Fear is the great mask, the great mimic.  It keeps you from doing anything that you are unfamiliar with and we say it is about having stability.  It stops you from growing your relationships, challenging what may not be serving you or working for you presently and instead of recognizing this resistance to growth as fear, we say it is because we promised to love and cherish… Love doesn't fear and fear doesn't love.  Fear makes you believe you are coming from a place that is about safety and strength when it is truly about the lack of those two things.  True strength isn't concerned with the unknowing.  True strength is the confidence to know that whatever the outcome all will be well and all will be able to be handled.  True safety is knowing that this body you are housed in is temporary and, on the grand scheme of things, that we are always ok, divinely so.  

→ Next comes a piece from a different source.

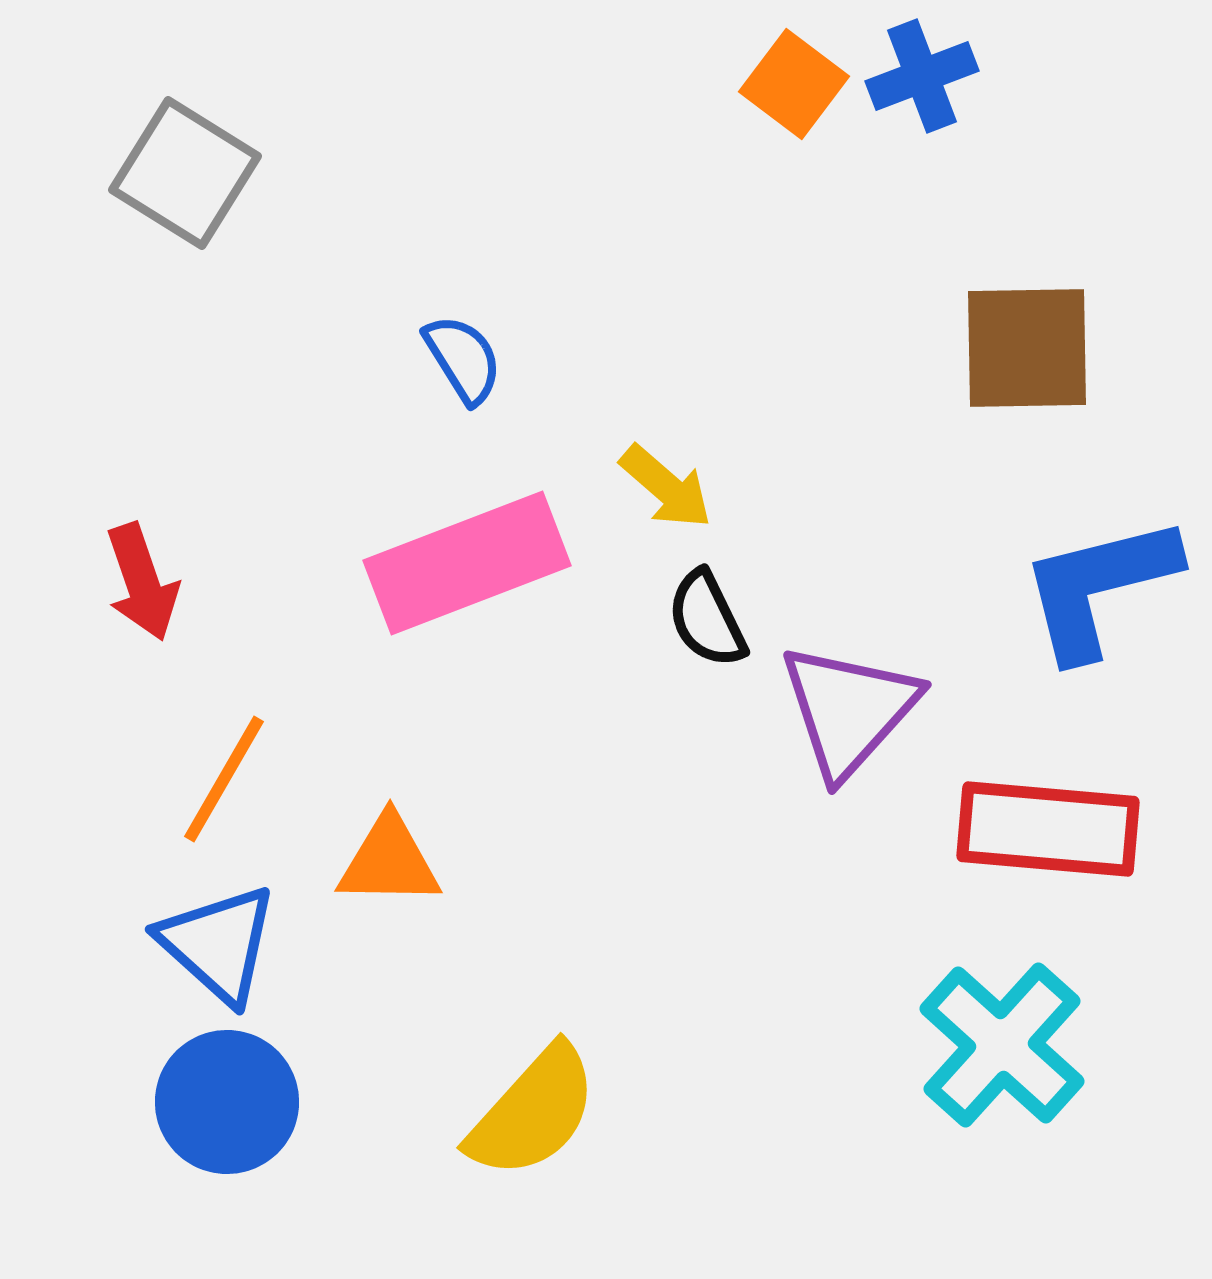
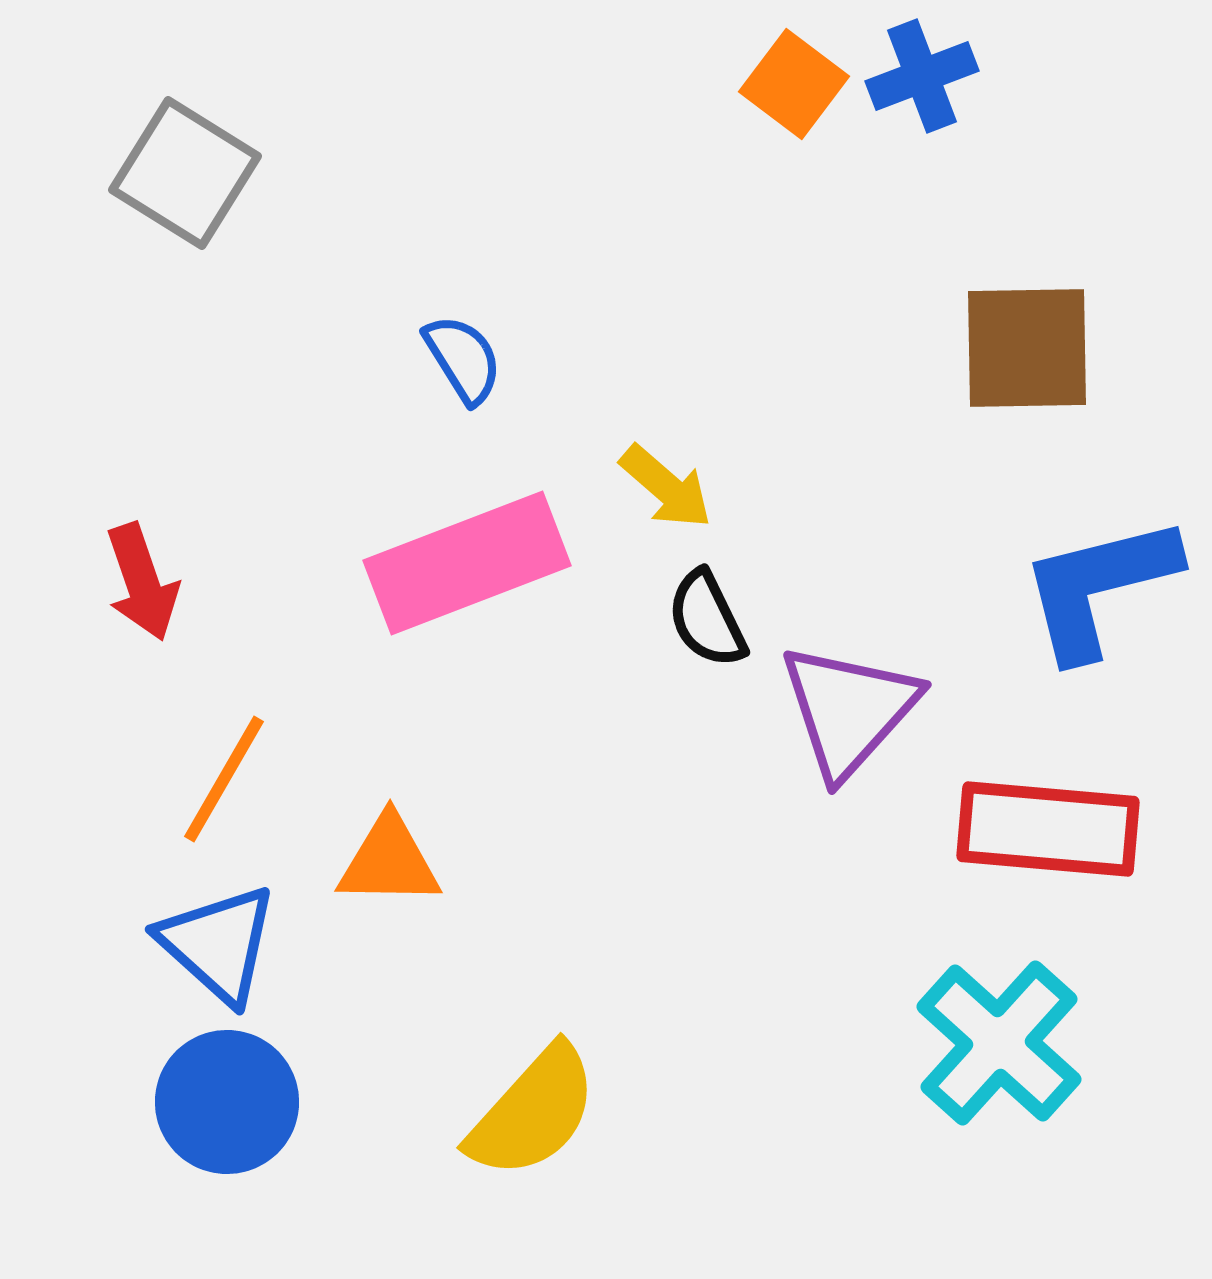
cyan cross: moved 3 px left, 2 px up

Check your motivations.  Find out the reasons behind your decisions.  Learn to tell the difference between love and fear.  Fear leaves you with a bad taste in your mouth.  Fear keeps you depleted.  Fear is exhausting.  When you are living with fear as your guide you don't have a lot to give.  When fear is the impetus you are may feel defeated, powerless, withdrawn, nervous, lonely, desperate, angry, aggressive, irritated, pushy, self-righteous, dominating and guarded.  Your heart will be closed to most everyone, you may either feel that you know everything or that you know nothing.  Fear is extreme, fear is wild and unbalanced.  Fear is often present in most aspects of most people's lives.  Even yours.  

When you let love take over you are lifted.  You have a viewpoint that allows you to see the 8 sides of the Great Pyramid, you are flying, you rise.  See if you can feel, know, love the difference.